== Data for the task ==
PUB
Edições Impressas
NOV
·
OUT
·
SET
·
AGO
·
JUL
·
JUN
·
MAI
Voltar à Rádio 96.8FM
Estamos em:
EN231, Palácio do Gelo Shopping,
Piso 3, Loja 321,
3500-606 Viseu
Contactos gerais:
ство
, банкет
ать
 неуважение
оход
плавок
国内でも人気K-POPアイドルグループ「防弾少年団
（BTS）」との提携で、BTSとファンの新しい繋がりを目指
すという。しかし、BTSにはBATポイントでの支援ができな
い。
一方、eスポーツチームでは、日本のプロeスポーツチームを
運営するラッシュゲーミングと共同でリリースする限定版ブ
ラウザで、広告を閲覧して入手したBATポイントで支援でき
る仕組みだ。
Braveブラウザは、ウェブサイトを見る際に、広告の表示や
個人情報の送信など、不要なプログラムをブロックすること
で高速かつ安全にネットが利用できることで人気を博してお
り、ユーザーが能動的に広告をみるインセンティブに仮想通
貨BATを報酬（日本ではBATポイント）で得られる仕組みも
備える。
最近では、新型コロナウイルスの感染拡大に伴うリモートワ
===
== Data for the task ==
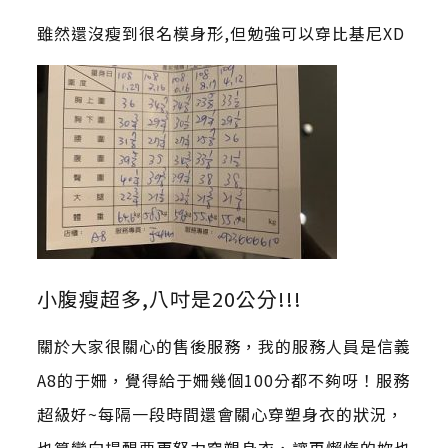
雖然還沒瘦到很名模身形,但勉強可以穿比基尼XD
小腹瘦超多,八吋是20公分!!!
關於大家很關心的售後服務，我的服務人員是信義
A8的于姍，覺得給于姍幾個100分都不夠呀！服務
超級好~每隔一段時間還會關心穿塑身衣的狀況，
===
Extract from the listing above the lines between the line containing "小腹瘦超多,八吋是20公分!!!" and the line containing "超級好~每隔一段時間還會關心穿塑身衣的狀況，", keeping both of those lines. Output nothing else.

小腹瘦超多,八吋是20公分!!!
關於大家很關心的售後服務，我的服務人員是信義
A8的于姍，覺得給于姍幾個100分都不夠呀！服務
超級好~每隔一段時間還會關心穿塑身衣的狀況，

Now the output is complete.